Background: During the COVID-19 pandemic, the CoMix study, a longitudinal behavioral survey, was designed to monitor social contacts and public awareness in multiple countries, including Belgium. As a longitudinal survey, it is vulnerable to participants’ “survey fatigue”, which may impact inferences. Methods: A negative binomial generalized additive model for location, scale, and shape (NBI GAMLSS) was adopted to estimate the number of contacts reported between age groups and to deal with under-reporting due to fatigue within the study. The dropout process was analyzed with first-order auto-regressive logistic regression to identify factors that influence dropout.

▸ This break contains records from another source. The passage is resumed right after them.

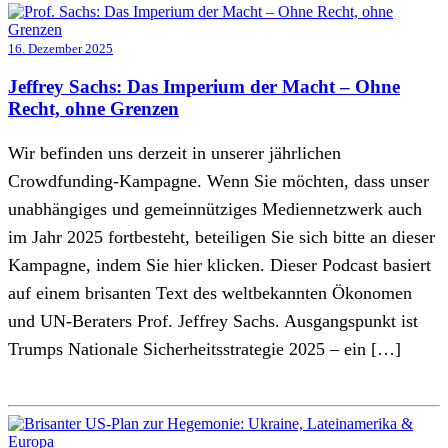
16. Dezember 2025
Jeffrey Sachs: Das Imperium der Macht – Ohne
Recht, ohne Grenzen
Wir befinden uns derzeit in unserer jährlichen
Crowdfunding-Kampagne. Wenn Sie möchten, dass unser
unabhängiges und gemeinnütziges Mediennetzwerk auch
im Jahr 2025 fortbesteht, beteiligen Sie sich bitte an dieser
Kampagne, indem Sie hier klicken. Dieser Podcast basiert
auf einem brisanten Text des weltbekannten Ökonomen
und UN-Beraters Prof. Jeffrey Sachs. Ausgangspunkt ist
Trumps Nationale Sicherheitsstrategie 2025 – ein […]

Using the so-called next generation principle, we calculated the effect of under-reporting due to fatigue on estimating the reproduction number.
Results: Fewer contacts were reported as people participated longer in the survey, which suggests under-reporting due to survey fatigue. Participant dropout is significantly affected by household size and age categories, but not significantly affected by the number of contacts reported in any of the two latest waves. This indicates covariate-dependent missing completely at random (MCAR) in the dropout pattern, when missing at random (MAR) is the alternative. However, we cannot rule out more complex mechanisms such as missing not at random (MNAR). Moreover, under-reporting due to fatigue is found to be consistent over time and implies a 15-30% reduction in both the number of contacts and the reproduction number (R0) ratio between correcting and not correcting for under-reporting. Lastly, we found that correcting for fatigue did not change the pattern of relative incidence between age groups also when considering age-specific heterogeneity in susceptibility and infectivity.

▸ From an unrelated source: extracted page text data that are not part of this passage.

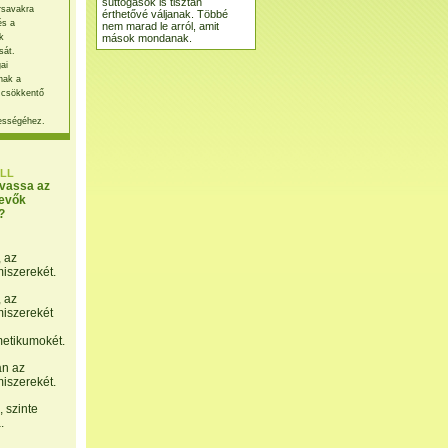
suttogások is tisztán
rsavakra
érthetővé váljanak. Többé
és a
nem marad le arról, amit
mások mondanak.
k
sát.
ai
nak a
 csökkentő
ességéhez.
LL
lvassa az
evők
?
, az
miszerekét.
, az
miszerekét
etikumokét.
án az
miszerekét.
 szinte
.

Conclusions: CoMix data highlights the variability of contact patterns across age groups and time, revealing the mechanisms governing the spread/transmission of COVID-19/airborne diseases in the population. Although such longitudinal contact surveys are prone to bias, participant fatigue, and drop-out, we showed that these factors can be identified and corrected using NBI GAMLSS. This information can be used to improve the design of similar, future surveys.